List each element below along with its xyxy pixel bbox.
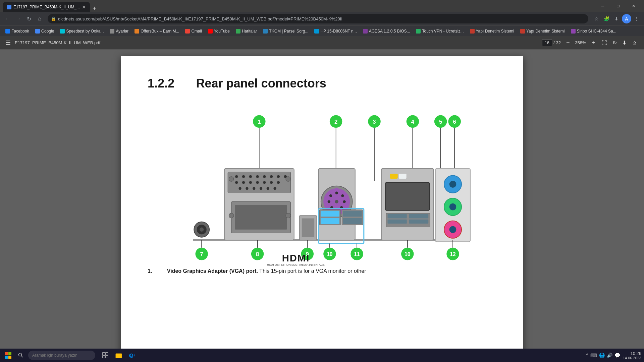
bookmark-haritalar[interactable]: Haritalar [233, 27, 260, 35]
speaker-icon[interactable]: 🔊 [607, 353, 612, 358]
bookmark-label: YouTube [214, 29, 230, 34]
notification-icon[interactable]: 💬 [614, 353, 620, 358]
address-bar[interactable]: 🔒 dlcdnets.asus.com/pub/ASUS/mb/SocketAM… [48, 14, 588, 23]
svg-point-25 [263, 175, 266, 178]
zoom-level: 358% [573, 40, 588, 45]
tab-close-button[interactable]: ✕ [82, 4, 86, 10]
bookmark-yapi1[interactable]: Yapı Denetim Sistemi [467, 27, 517, 35]
taskbar-system-area: ^ ⌨ 🌐 🔊 💬 10:26 14.06.2023 [586, 351, 641, 360]
svg-rect-77 [409, 220, 428, 224]
clock-time: 10:26 [623, 351, 641, 356]
haritalar-favicon [236, 29, 240, 34]
bookmark-ayarlar[interactable]: Ayarlar [107, 27, 131, 35]
edge-browser-button[interactable] [126, 349, 138, 361]
diagram-svg: 1 2 3 4 5 [148, 101, 496, 268]
new-tab-button[interactable]: + [90, 5, 99, 12]
svg-text:HIGH-DEFINITION MULTIMEDIA INT: HIGH-DEFINITION MULTIMEDIA INTERFACE [267, 263, 325, 266]
system-clock[interactable]: 10:26 14.06.2023 [623, 351, 641, 360]
svg-rect-113 [5, 356, 8, 359]
svg-point-46 [229, 213, 234, 218]
downloads-icon[interactable]: ⬇ [612, 14, 621, 23]
network-icon[interactable]: 🌐 [599, 353, 605, 358]
bookmark-star-icon[interactable]: ☆ [592, 14, 601, 23]
close-button[interactable]: ✕ [626, 0, 641, 12]
bookmark-google[interactable]: Google [33, 27, 57, 35]
svg-text:6: 6 [453, 119, 456, 125]
svg-text:7: 7 [200, 251, 203, 257]
browser-window: E17197_PRIME_B450M-K_II_UM_... ✕ + ─ □ ✕… [0, 0, 644, 362]
keyboard-icon[interactable]: ⌨ [590, 353, 597, 358]
task-view-button[interactable] [99, 349, 111, 361]
fit-page-icon[interactable]: ⛶ [600, 39, 608, 47]
bookmark-sinbo[interactable]: Sinbo SHC-4344 Sa... [568, 27, 619, 35]
reload-button[interactable]: ↻ [24, 14, 34, 23]
active-tab[interactable]: E17197_PRIME_B450M-K_II_UM_... ✕ [3, 2, 90, 12]
svg-point-35 [277, 181, 280, 184]
pdf-total-pages: 32 [556, 40, 561, 45]
zoom-in-button[interactable]: + [590, 39, 596, 46]
svg-point-24 [256, 175, 259, 178]
svg-text:3: 3 [373, 119, 376, 125]
svg-point-38 [253, 187, 255, 190]
pdf-zoom-controls: − 358% + [565, 39, 596, 46]
bookmark-label: AGESA 1.2.0.5 BIOS... [369, 29, 410, 34]
bookmark-label: Sinbo SHC-4344 Sa... [577, 29, 616, 34]
pdf-menu-icon[interactable]: ☰ [5, 39, 11, 47]
svg-point-30 [242, 181, 245, 184]
bookmark-youtube[interactable]: YouTube [205, 27, 232, 35]
zoom-out-button[interactable]: − [565, 39, 571, 46]
maximize-button[interactable]: □ [610, 0, 626, 12]
pdf-page-input[interactable] [542, 39, 552, 46]
desc-spacer [154, 268, 166, 274]
taskbar-search-area[interactable] [15, 349, 27, 361]
svg-rect-67 [343, 211, 362, 217]
svg-point-84 [449, 226, 457, 233]
forward-button[interactable]: → [13, 14, 23, 23]
description-text: 1. Video Graphics Adapter (VGA) port. Th… [148, 268, 496, 274]
bookmark-agesa[interactable]: AGESA 1.2.0.5 BIOS... [360, 27, 413, 35]
agesa-favicon [363, 29, 368, 34]
start-button[interactable] [3, 350, 13, 361]
svg-point-43 [286, 177, 291, 182]
pdf-content-area[interactable]: 1.2.2 Rear panel connectors 1 2 [0, 50, 644, 362]
svg-point-32 [256, 181, 259, 184]
svg-point-22 [242, 175, 245, 178]
svg-rect-112 [8, 352, 11, 355]
taskbar-search-input[interactable] [28, 351, 95, 360]
clock-date: 14.06.2023 [623, 356, 641, 360]
svg-point-53 [341, 194, 344, 197]
bookmark-gmail[interactable]: Gmail [182, 27, 204, 35]
svg-rect-61 [302, 219, 314, 237]
svg-text:1: 1 [258, 119, 261, 125]
svg-rect-111 [5, 352, 8, 355]
title-bar: E17197_PRIME_B450M-K_II_UM_... ✕ + ─ □ ✕ [0, 0, 644, 12]
address-text: dlcdnets.asus.com/pub/ASUS/mb/SocketAM4/… [58, 16, 585, 21]
bookmark-speedtest[interactable]: Speedtest by Ooka... [57, 27, 106, 35]
download-icon[interactable]: ⬇ [621, 38, 628, 47]
svg-point-31 [249, 181, 252, 184]
bookmark-hp[interactable]: HP 15-D8006NT n... [312, 27, 359, 35]
print-icon[interactable]: 🖨 [631, 39, 639, 47]
rotate-icon[interactable]: ↻ [611, 38, 618, 47]
profile-button[interactable]: A [622, 14, 631, 23]
yapi1-favicon [470, 29, 475, 34]
desc-bold: Video Graphics Adapter (VGA) port. [167, 268, 258, 274]
extensions-icon[interactable]: 🧩 [602, 14, 611, 23]
gmail-favicon [185, 29, 190, 34]
bookmark-facebook[interactable]: Facebook [3, 27, 32, 35]
svg-point-51 [335, 191, 338, 194]
home-button[interactable]: ⌂ [35, 14, 44, 23]
svg-point-23 [249, 175, 252, 178]
file-explorer-button[interactable] [113, 349, 125, 361]
bookmark-touchvpn[interactable]: Touch VPN - Ücretsiz... [413, 27, 466, 35]
show-hidden-icons[interactable]: ^ [586, 353, 588, 358]
bookmark-tkgm[interactable]: TKGM | Parsel Sorg... [260, 27, 311, 35]
menu-button[interactable]: ⋮ [632, 14, 641, 23]
back-button[interactable]: ← [3, 14, 12, 23]
bookmark-offersbux[interactable]: OffersBux – Earn M... [132, 27, 182, 35]
section-title: Rear panel connectors [196, 76, 326, 90]
bookmark-yapi2[interactable]: Yapı Denetim Sistemi [518, 27, 568, 35]
facebook-favicon [5, 29, 10, 34]
minimize-button[interactable]: ─ [595, 0, 610, 12]
pdf-toolbar: ☰ E17197_PRIME_B450M-K_II_UM_WEB.pdf / 3… [0, 36, 644, 50]
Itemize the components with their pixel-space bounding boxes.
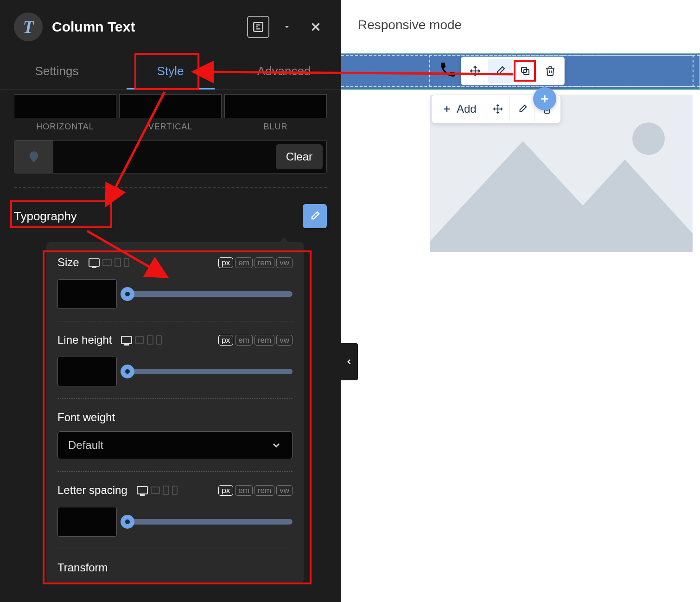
device-mobile-icon[interactable] bbox=[124, 258, 129, 267]
typography-letterspacing-row: Letter spacing px em rem vw bbox=[57, 484, 293, 549]
style-panel: T Column Text Settings Style Advanced bbox=[0, 0, 341, 602]
typography-edit-button[interactable] bbox=[303, 204, 327, 228]
panel-title: Column Text bbox=[52, 19, 238, 35]
unit-px[interactable]: px bbox=[218, 257, 233, 268]
lineheight-units: px em rem vw bbox=[218, 335, 293, 346]
responsive-mode-label: Responsive mode bbox=[358, 18, 462, 32]
device-desktop-icon[interactable] bbox=[89, 258, 100, 267]
unit-rem[interactable]: rem bbox=[255, 335, 274, 346]
unit-vw[interactable]: vw bbox=[276, 257, 293, 268]
shadow-vertical-input[interactable] bbox=[119, 94, 222, 118]
font-weight-select[interactable]: Default bbox=[57, 431, 293, 459]
add-button[interactable]: Add bbox=[433, 97, 485, 121]
edit-pencil-icon[interactable] bbox=[511, 97, 535, 121]
move-icon[interactable] bbox=[463, 59, 487, 83]
tab-settings[interactable]: Settings bbox=[0, 54, 114, 89]
shadow-blur-input[interactable] bbox=[224, 94, 327, 118]
edit-pencil-icon[interactable] bbox=[488, 59, 512, 83]
panel-header: T Column Text bbox=[0, 0, 341, 54]
shadow-label-horizontal: HORIZONTAL bbox=[14, 122, 116, 132]
shadow-label-blur: BLUR bbox=[224, 122, 327, 132]
widget-toolbar bbox=[461, 57, 565, 85]
size-device-icons[interactable] bbox=[89, 258, 129, 267]
unit-em[interactable]: em bbox=[235, 335, 253, 346]
lineheight-number-input[interactable] bbox=[57, 357, 117, 386]
lineheight-device-icons[interactable] bbox=[121, 335, 162, 345]
typography-transform-row: Transform bbox=[57, 561, 293, 579]
typography-lineheight-row: Line height px em rem vw bbox=[57, 333, 293, 399]
size-number-input[interactable] bbox=[57, 279, 117, 309]
device-mobile-icon[interactable] bbox=[156, 335, 162, 345]
section-divider bbox=[14, 187, 327, 188]
font-weight-label: Font weight bbox=[57, 411, 115, 424]
collapse-panel-button[interactable] bbox=[340, 343, 358, 380]
preview-pane: Responsive mode bbox=[341, 0, 700, 602]
unit-vw[interactable]: vw bbox=[276, 335, 293, 346]
size-units: px em rem vw bbox=[218, 257, 293, 268]
panel-header-actions bbox=[247, 16, 327, 38]
element-type-badge: T bbox=[14, 13, 43, 41]
device-desktop-icon[interactable] bbox=[137, 486, 148, 494]
unit-rem[interactable]: rem bbox=[255, 257, 274, 268]
device-laptop-icon[interactable] bbox=[102, 259, 112, 266]
shadow-input-labels: HORIZONTAL VERTICAL BLUR bbox=[14, 122, 327, 132]
panel-body: HORIZONTAL VERTICAL BLUR Clear Typograph… bbox=[0, 90, 341, 602]
device-laptop-icon[interactable] bbox=[151, 487, 160, 494]
device-mobile-icon[interactable] bbox=[172, 486, 178, 495]
phone-icon bbox=[439, 60, 457, 79]
typography-title: Typography bbox=[14, 209, 77, 224]
chevron-down-icon bbox=[271, 440, 282, 451]
shadow-horizontal-input[interactable] bbox=[14, 94, 116, 118]
shadow-color-row: Clear bbox=[14, 140, 327, 173]
unit-em[interactable]: em bbox=[235, 485, 253, 496]
delete-icon[interactable] bbox=[538, 59, 562, 83]
slider-thumb[interactable] bbox=[121, 515, 134, 529]
letterspacing-device-icons[interactable] bbox=[137, 486, 178, 495]
tab-advanced[interactable]: Advanced bbox=[227, 54, 341, 89]
slider-thumb[interactable] bbox=[121, 365, 134, 378]
transform-label: Transform bbox=[57, 561, 108, 574]
shadow-label-vertical: VERTICAL bbox=[119, 122, 222, 132]
unit-em[interactable]: em bbox=[235, 257, 253, 268]
move-icon[interactable] bbox=[486, 97, 510, 121]
letterspacing-number-input[interactable] bbox=[57, 507, 117, 537]
device-tablet-icon[interactable] bbox=[115, 258, 121, 267]
clear-button[interactable]: Clear bbox=[276, 144, 323, 169]
typography-section-header: Typography bbox=[14, 204, 327, 228]
device-laptop-icon[interactable] bbox=[135, 336, 144, 344]
font-weight-value: Default bbox=[68, 439, 103, 452]
typography-size-row: Size px em rem vw bbox=[57, 256, 293, 321]
tab-style[interactable]: Style bbox=[114, 54, 227, 89]
settings-toggle-icon[interactable] bbox=[247, 16, 269, 38]
unit-vw[interactable]: vw bbox=[276, 485, 293, 496]
letterspacing-slider[interactable] bbox=[123, 519, 293, 525]
add-fab-button[interactable] bbox=[533, 87, 556, 110]
unit-rem[interactable]: rem bbox=[255, 485, 274, 496]
device-desktop-icon[interactable] bbox=[121, 336, 132, 344]
typography-popover: Size px em rem vw bbox=[46, 242, 304, 583]
device-tablet-icon[interactable] bbox=[163, 486, 169, 495]
letterspacing-units: px em rem vw bbox=[218, 485, 293, 496]
shadow-number-inputs bbox=[14, 94, 327, 118]
duplicate-icon[interactable] bbox=[513, 59, 537, 83]
lineheight-slider[interactable] bbox=[123, 369, 293, 374]
device-tablet-icon[interactable] bbox=[147, 335, 153, 345]
line-height-label: Line height bbox=[57, 333, 112, 346]
typography-fontweight-row: Font weight Default bbox=[57, 411, 293, 472]
size-label: Size bbox=[57, 256, 79, 269]
close-icon[interactable] bbox=[305, 16, 327, 38]
dropdown-caret-icon[interactable] bbox=[276, 16, 298, 38]
size-slider[interactable] bbox=[123, 291, 293, 297]
unit-px[interactable]: px bbox=[218, 485, 233, 496]
shadow-color-swatch[interactable] bbox=[14, 141, 53, 173]
panel-tabs: Settings Style Advanced bbox=[0, 54, 341, 90]
unit-px[interactable]: px bbox=[218, 335, 233, 346]
slider-thumb[interactable] bbox=[121, 287, 134, 301]
add-label: Add bbox=[457, 102, 477, 115]
letter-spacing-label: Letter spacing bbox=[57, 484, 127, 497]
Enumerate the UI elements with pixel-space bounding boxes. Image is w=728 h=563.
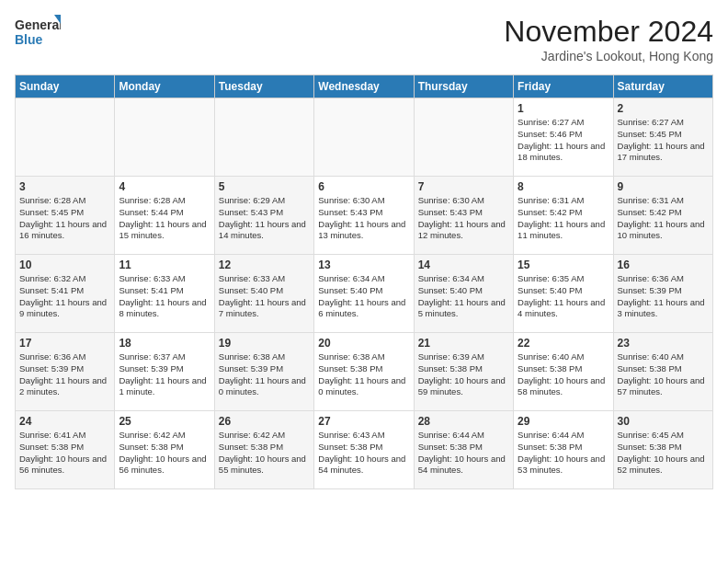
calendar-cell: 12Sunrise: 6:33 AM Sunset: 5:40 PM Dayli… (214, 255, 313, 333)
day-number: 2 (618, 102, 709, 115)
day-number: 27 (318, 415, 409, 428)
day-number: 24 (19, 415, 110, 428)
calendar-cell: 16Sunrise: 6:36 AM Sunset: 5:39 PM Dayli… (613, 255, 712, 333)
title-area: November 2024 Jardine's Lookout, Hong Ko… (504, 15, 713, 63)
calendar-cell: 11Sunrise: 6:33 AM Sunset: 5:41 PM Dayli… (115, 255, 214, 333)
day-number: 5 (219, 180, 310, 193)
calendar-cell (314, 98, 414, 177)
day-info: Sunrise: 6:27 AM Sunset: 5:46 PM Dayligh… (518, 117, 609, 164)
day-number: 22 (518, 337, 609, 350)
calendar-cell: 9Sunrise: 6:31 AM Sunset: 5:42 PM Daylig… (613, 177, 712, 255)
header-row: SundayMondayTuesdayWednesdayThursdayFrid… (16, 75, 713, 98)
day-number: 6 (318, 180, 409, 193)
week-row-2: 3Sunrise: 6:28 AM Sunset: 5:45 PM Daylig… (16, 177, 713, 255)
calendar-cell (414, 98, 513, 177)
day-info: Sunrise: 6:39 AM Sunset: 5:38 PM Dayligh… (418, 351, 509, 398)
day-number: 1 (518, 102, 609, 115)
calendar-cell: 6Sunrise: 6:30 AM Sunset: 5:43 PM Daylig… (314, 177, 414, 255)
day-number: 10 (19, 259, 110, 271)
day-number: 14 (418, 259, 509, 271)
day-number: 17 (19, 337, 110, 350)
day-number: 29 (518, 415, 609, 428)
day-number: 23 (618, 337, 709, 350)
day-number: 12 (219, 259, 310, 271)
day-number: 26 (219, 415, 310, 428)
calendar-cell: 10Sunrise: 6:32 AM Sunset: 5:41 PM Dayli… (16, 255, 115, 333)
col-header-saturday: Saturday (613, 75, 712, 98)
col-header-thursday: Thursday (414, 75, 513, 98)
calendar-cell: 17Sunrise: 6:36 AM Sunset: 5:39 PM Dayli… (16, 333, 115, 411)
day-info: Sunrise: 6:33 AM Sunset: 5:40 PM Dayligh… (219, 273, 310, 320)
day-info: Sunrise: 6:34 AM Sunset: 5:40 PM Dayligh… (418, 273, 509, 320)
calendar-cell (16, 98, 115, 177)
col-header-monday: Monday (115, 75, 214, 98)
calendar-cell: 7Sunrise: 6:30 AM Sunset: 5:43 PM Daylig… (414, 177, 513, 255)
calendar-cell (115, 98, 214, 177)
day-number: 15 (518, 259, 609, 271)
day-number: 13 (318, 259, 409, 271)
day-number: 19 (219, 337, 310, 350)
col-header-tuesday: Tuesday (214, 75, 313, 98)
day-info: Sunrise: 6:35 AM Sunset: 5:40 PM Dayligh… (518, 273, 609, 320)
day-info: Sunrise: 6:28 AM Sunset: 5:44 PM Dayligh… (119, 195, 210, 242)
day-info: Sunrise: 6:34 AM Sunset: 5:40 PM Dayligh… (318, 273, 409, 320)
day-info: Sunrise: 6:38 AM Sunset: 5:39 PM Dayligh… (219, 351, 310, 398)
svg-text:Blue: Blue (15, 32, 43, 47)
calendar-cell: 18Sunrise: 6:37 AM Sunset: 5:39 PM Dayli… (115, 333, 214, 411)
day-number: 3 (19, 180, 110, 193)
day-info: Sunrise: 6:31 AM Sunset: 5:42 PM Dayligh… (518, 195, 609, 242)
day-number: 18 (119, 337, 210, 350)
day-number: 20 (318, 337, 409, 350)
calendar-cell: 20Sunrise: 6:38 AM Sunset: 5:38 PM Dayli… (314, 333, 414, 411)
day-info: Sunrise: 6:40 AM Sunset: 5:38 PM Dayligh… (518, 351, 609, 398)
day-info: Sunrise: 6:33 AM Sunset: 5:41 PM Dayligh… (119, 273, 210, 320)
day-info: Sunrise: 6:30 AM Sunset: 5:43 PM Dayligh… (418, 195, 509, 242)
calendar-cell: 1Sunrise: 6:27 AM Sunset: 5:46 PM Daylig… (514, 98, 613, 177)
calendar-cell: 23Sunrise: 6:40 AM Sunset: 5:38 PM Dayli… (613, 333, 712, 411)
day-info: Sunrise: 6:28 AM Sunset: 5:45 PM Dayligh… (19, 195, 110, 242)
day-info: Sunrise: 6:37 AM Sunset: 5:39 PM Dayligh… (119, 351, 210, 398)
calendar-cell: 3Sunrise: 6:28 AM Sunset: 5:45 PM Daylig… (16, 177, 115, 255)
calendar-table: SundayMondayTuesdayWednesdayThursdayFrid… (15, 75, 713, 489)
day-info: Sunrise: 6:40 AM Sunset: 5:38 PM Dayligh… (618, 351, 709, 398)
calendar-cell: 26Sunrise: 6:42 AM Sunset: 5:38 PM Dayli… (214, 411, 313, 489)
calendar-cell: 13Sunrise: 6:34 AM Sunset: 5:40 PM Dayli… (314, 255, 414, 333)
week-row-5: 24Sunrise: 6:41 AM Sunset: 5:38 PM Dayli… (16, 411, 713, 489)
calendar-cell: 2Sunrise: 6:27 AM Sunset: 5:45 PM Daylig… (613, 98, 712, 177)
day-number: 30 (618, 415, 709, 428)
location: Jardine's Lookout, Hong Kong (504, 49, 713, 63)
day-info: Sunrise: 6:44 AM Sunset: 5:38 PM Dayligh… (518, 430, 609, 477)
day-number: 9 (618, 180, 709, 193)
week-row-4: 17Sunrise: 6:36 AM Sunset: 5:39 PM Dayli… (16, 333, 713, 411)
calendar-cell: 14Sunrise: 6:34 AM Sunset: 5:40 PM Dayli… (414, 255, 513, 333)
logo-icon: General Blue (15, 15, 61, 55)
day-number: 25 (119, 415, 210, 428)
logo: General Blue (15, 15, 61, 55)
day-info: Sunrise: 6:32 AM Sunset: 5:41 PM Dayligh… (19, 273, 110, 320)
day-number: 8 (518, 180, 609, 193)
day-number: 4 (119, 180, 210, 193)
day-info: Sunrise: 6:36 AM Sunset: 5:39 PM Dayligh… (618, 273, 709, 320)
day-info: Sunrise: 6:29 AM Sunset: 5:43 PM Dayligh… (219, 195, 310, 242)
col-header-wednesday: Wednesday (314, 75, 414, 98)
day-info: Sunrise: 6:42 AM Sunset: 5:38 PM Dayligh… (219, 430, 310, 477)
day-info: Sunrise: 6:43 AM Sunset: 5:38 PM Dayligh… (318, 430, 409, 477)
day-info: Sunrise: 6:42 AM Sunset: 5:38 PM Dayligh… (119, 430, 210, 477)
calendar-cell: 21Sunrise: 6:39 AM Sunset: 5:38 PM Dayli… (414, 333, 513, 411)
day-info: Sunrise: 6:30 AM Sunset: 5:43 PM Dayligh… (318, 195, 409, 242)
day-number: 7 (418, 180, 509, 193)
day-info: Sunrise: 6:31 AM Sunset: 5:42 PM Dayligh… (618, 195, 709, 242)
day-info: Sunrise: 6:36 AM Sunset: 5:39 PM Dayligh… (19, 351, 110, 398)
calendar-cell: 25Sunrise: 6:42 AM Sunset: 5:38 PM Dayli… (115, 411, 214, 489)
header: General Blue November 2024 Jardine's Loo… (15, 15, 713, 63)
day-info: Sunrise: 6:27 AM Sunset: 5:45 PM Dayligh… (618, 117, 709, 164)
day-number: 28 (418, 415, 509, 428)
calendar-cell: 24Sunrise: 6:41 AM Sunset: 5:38 PM Dayli… (16, 411, 115, 489)
day-info: Sunrise: 6:45 AM Sunset: 5:38 PM Dayligh… (618, 430, 709, 477)
calendar-cell (214, 98, 313, 177)
col-header-friday: Friday (514, 75, 613, 98)
calendar-cell: 27Sunrise: 6:43 AM Sunset: 5:38 PM Dayli… (314, 411, 414, 489)
week-row-3: 10Sunrise: 6:32 AM Sunset: 5:41 PM Dayli… (16, 255, 713, 333)
svg-text:General: General (15, 17, 61, 32)
calendar-cell: 4Sunrise: 6:28 AM Sunset: 5:44 PM Daylig… (115, 177, 214, 255)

* [ASSIGNED TASK]: Find out how many lines above hold "mode". Write only the number.

* [RESULT OF THE EXERCISE]: 2